Осталась на сеновале и дочка Резвана, красивая большеглазая хохотунья. Про нее почему-то все забыли, и даже считавшая по головам детвору мать почему-то пропажи не обнаружила. Резван ее любил больше всех и собирался ей подарить сережки.

Когда она шалила, отец строго звал ее по-татарски: «Зайтунэ!», но когда слушалась — нежно, по-русски: «Зоя».

К нему пришли сразу той же ночью. Вывернули на свет заляпанный жирными пятнами пиджак, вынули захватанный коробок спичек. Слишком уж много он везде наследил, даже бутылку унести с собой поленился. Замасленную солидолом бумагу оставил под окнами тоже. Думал — все покроет огнем, ан дом-то не тронуло вовсе, и даже обмазанный по углам солидол не везде выгорел. Да и знал Резван, к кому вести, смекалки на это не требовалось.

В дверях толпился народ. Мать испуганно жалась на сундуке и не глядела на сына. Потом вскинулась обмахивать со стульев пыль и усаживать дорогих гостей. Он презрительно усмехнулся.

Запираться Пудов не пытался, но и сознаваться он тоже пока не собирался. Просто сидел и молчал, стиснув зубы, в углу и крутил пуговицы на рубахе.

Двое свирепых Резвановых зятей не спеша подошли к Пудову, закатили ему до самых лопаток руки и бросили его враскачку об стену. С размаху он грохнулся на четвереньки, но тут же перевернулся от удара в живот. Его достал снизу чей-то тяжелый, кованный по передку сапог, и он потерял сознание.

Потом его подняли. Он открыл глаза. Опять стоял перед ним Резван и свертывал свои подлые кулачки. Так же он наступал ему на ноги и так же больно, с подкатом, бил.
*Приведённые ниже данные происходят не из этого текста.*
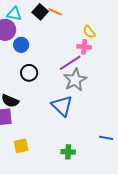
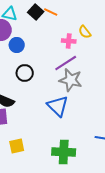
pink cross: (84, 47) -> (69, 41), moved
gray star: (75, 80) -> (71, 80), turned -30
green cross: (68, 152) -> (64, 152), size x1.6

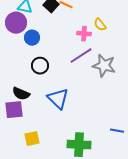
gray star: (71, 80) -> (104, 66), moved
blue triangle: (58, 106) -> (58, 99), moved

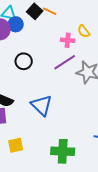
blue circle: (32, 38) -> (16, 24), moved
black circle: (40, 66) -> (24, 61), moved

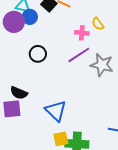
blue triangle: (42, 105) -> (56, 111), moved
yellow square: (16, 145) -> (61, 139), moved

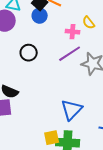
blue circle: (30, 17) -> (40, 16), moved
blue triangle: (56, 111) -> (72, 110), moved, turned 30

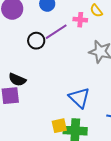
purple line: (70, 54) -> (56, 32), moved
blue triangle: (72, 110) -> (79, 98), turned -30

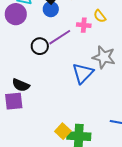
blue triangle: (79, 98) -> (83, 73), moved, turned 30
yellow square: (59, 126) -> (63, 131), turned -35

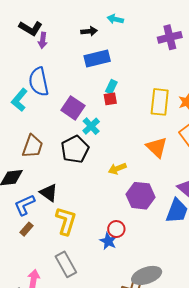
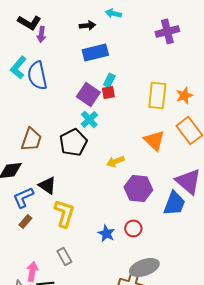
cyan L-shape: (19, 100) -> (18, 67), moved
purple square: (73, 108) -> (88, 94), moved
red circle: (116, 229) -> (133, 228), moved
gray rectangle: (66, 264) -> (64, 256), size x0.7

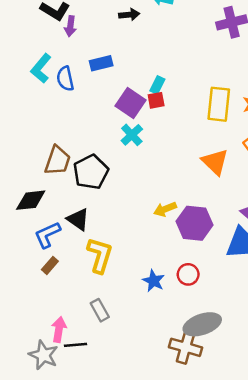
blue rectangle: (95, 52) -> (101, 63), moved, size x0.7
blue semicircle: (37, 75) -> (65, 79), size x0.7
black pentagon: (73, 142) -> (91, 172), moved
yellow arrow: (115, 161) -> (165, 209), moved

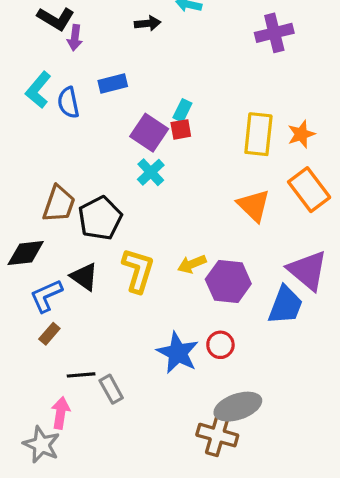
yellow L-shape: (100, 255) -> (138, 270), moved
blue star: (154, 281) -> (178, 353), size x1.5
black line: (75, 345) -> (81, 375), moved

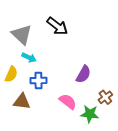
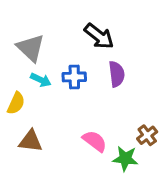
black arrow: (57, 26) -> (99, 36), moved
purple semicircle: (83, 74) -> (117, 74), moved, turned -36
blue cross: (38, 81) -> (74, 77), moved

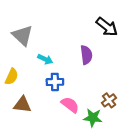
black arrow: (99, 36) -> (107, 27), moved
blue cross: (74, 77) -> (55, 82), moved
cyan arrow: (41, 80) -> (45, 59), moved

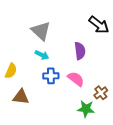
gray triangle: (22, 35) -> (41, 31), moved
pink semicircle: (70, 105) -> (76, 79), moved

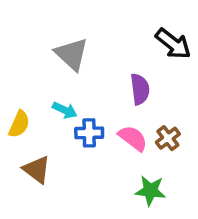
cyan arrow: (42, 55) -> (65, 110), moved
brown cross: (101, 93) -> (168, 138), moved
brown triangle: (21, 97) -> (37, 170), turned 30

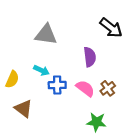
gray triangle: (72, 54) -> (46, 34), turned -35

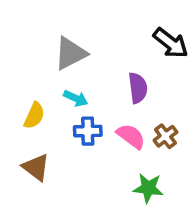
gray triangle: (46, 34) -> (71, 53), turned -35
cyan arrow: (41, 70) -> (76, 98), moved
yellow semicircle: (12, 79) -> (34, 116), moved

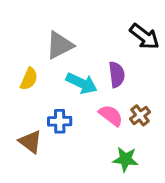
cyan arrow: (76, 98) -> (82, 83), moved, size x1.5
yellow semicircle: (34, 116) -> (29, 79), moved
blue cross: (88, 131) -> (60, 121), moved

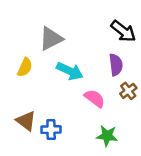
purple semicircle: (117, 75) -> (116, 65), moved
brown cross: (140, 115) -> (128, 91), moved
blue cross: (60, 121) -> (51, 130), moved

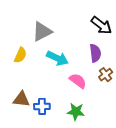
brown triangle: (26, 121) -> (21, 99), turned -30
green star: (107, 136) -> (76, 112), moved

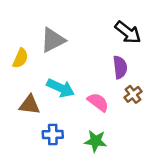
yellow semicircle: (20, 55) -> (20, 58), moved
cyan arrow: (57, 58) -> (61, 88), moved
brown triangle: (21, 99) -> (29, 105), moved

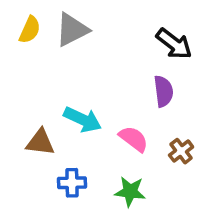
gray triangle: (53, 40) -> (72, 30), moved
yellow semicircle: (20, 58) -> (30, 30), moved
brown cross: (133, 94) -> (181, 151), moved

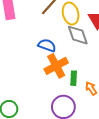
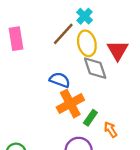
green rectangle: (74, 78) -> (90, 118), turned 32

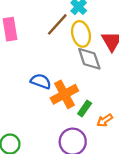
blue semicircle: (60, 80) -> (41, 81), moved
orange arrow: (110, 130) -> (105, 120), turned -91

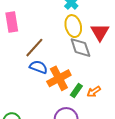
brown line: (57, 24) -> (34, 48), moved
orange arrow: (105, 120) -> (94, 92), moved

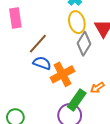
gray diamond: (80, 48) -> (84, 44), turned 50
green rectangle: (76, 91) -> (77, 100), moved, size x1.5

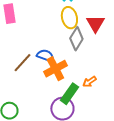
brown line: (38, 44) -> (22, 63), moved
blue semicircle: (42, 63) -> (45, 56), moved

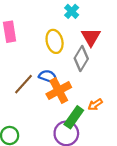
yellow ellipse: (69, 18) -> (55, 41), moved
red triangle: (95, 24) -> (91, 37), moved

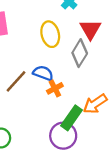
orange cross: (59, 91) -> (55, 88), size x0.6
orange arrow: (95, 104) -> (95, 104), size x1.5

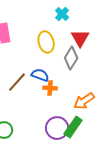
orange cross: (55, 88) -> (50, 88), turned 32
green rectangle: (71, 118) -> (73, 127), moved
Подскочила еще его злая усатая татарка, плюнула Пудову в лицо и полезла в глаза ногтями.

— Бля-ат такой,— прошипела, задыхаясь, старуха.— Поджигат задумал! — И ударила его бутылкой в темя.

Он двинул ее коленом в живот — и все опять набросились на него. Били чем попадя, не разбирая. Но больше целили по голове.

Наконец все расступились.

— Этот, что ли? — подошел к нему злой спросонку блюститель и отвернул ему кулаком челюсть. Он как-то широко, по-рачьи держал свои разлапые руки, видно, без дела они у него не лежали.

Потом подошел еще один, розовый и добрый с виду.

— Вас спрашивают — этот? — повторил негромко розовый и тронул Пу-дова мизинцем.

— Ну,— угрюмо подтвердил Резван и замахнулся снова.

— Мэ-сэ-э-ра…— протянул презрительно Пудов и уронил голову на грудь.

Розовый снисходительно улыбнулся.

Его бросили в телегу, на старую затоптанную солому и повезли в город. По дороге его принялись бить снова. Били хорошо, чисто, но добрый себе руки все-таки рассадил. Потом устали. Подвязав руку носовым платком, добрый ткнул его еще кулаком в дыхало и сказал:

— За «мусоров»…

Прошло много лет. Уже давно вышла замуж и уехала от отца Ирка и сгинула где-то в своих казахских степях. Отцу она так и не написала ни разу — стыдилась и избегала его.

Но он об ней не скучал: жил он по-прежнему на кладбище, и дел у него хватало. Был он так же строг и так же неукоснителен в своих обязанностях и даже, со старостью, строже.

Своих гостей он принимал не спеша, по-хозяйски. Долго заставлял их ждать перед воротами и ни рангам, ни возрасту поблажки не давал. Держал даже, бывало, нового жильца под метелью, под проливным июльским дождем. Как-то не было, он полагал, без этой выдержки строгости и приличной делу торжественности, с какой только и можно было вступить в это новое гражданское состояние.